### WHAT THE TASK ASKS:
In the entries below, find the line containing "direct economic investment" and the line containing "Page name: Anthimos (Roussas) of Thessalonica". Copy those two lines and everything between them exactly, without the pictures.

### TASK INPUTS:
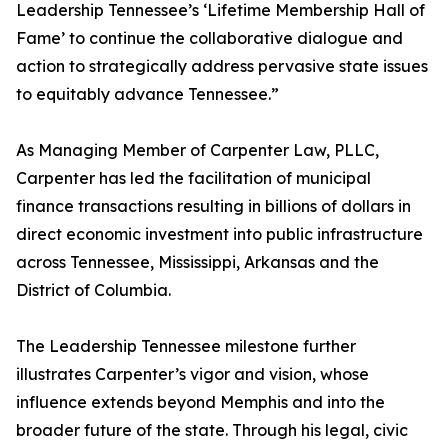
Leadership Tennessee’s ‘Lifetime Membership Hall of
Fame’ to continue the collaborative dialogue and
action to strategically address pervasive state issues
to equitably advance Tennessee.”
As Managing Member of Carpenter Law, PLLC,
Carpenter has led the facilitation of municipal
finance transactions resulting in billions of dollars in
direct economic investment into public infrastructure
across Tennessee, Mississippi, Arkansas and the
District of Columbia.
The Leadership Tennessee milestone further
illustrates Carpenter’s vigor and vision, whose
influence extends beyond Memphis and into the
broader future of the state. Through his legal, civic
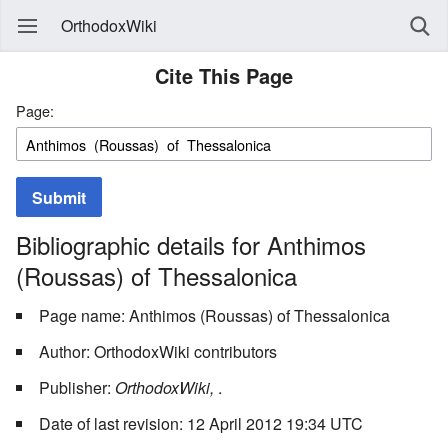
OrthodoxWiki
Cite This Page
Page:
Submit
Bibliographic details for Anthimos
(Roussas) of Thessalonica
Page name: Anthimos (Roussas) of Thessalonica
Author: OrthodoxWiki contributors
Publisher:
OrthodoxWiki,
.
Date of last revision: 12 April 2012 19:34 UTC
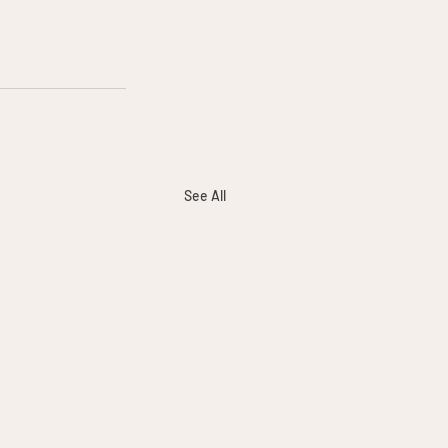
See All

--

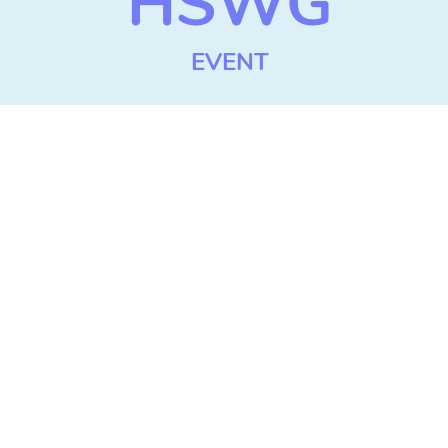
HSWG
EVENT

### EXPECTED ANSWER:
direct economic investment into public infrastructure
across Tennessee, Mississippi, Arkansas and the
District of Columbia.
The Leadership Tennessee milestone further
illustrates Carpenter’s vigor and vision, whose
influence extends beyond Memphis and into the
broader future of the state. Through his legal, civic
OrthodoxWiki
Cite This Page
Page:
Submit
Bibliographic details for Anthimos
(Roussas) of Thessalonica
Page name: Anthimos (Roussas) of Thessalonica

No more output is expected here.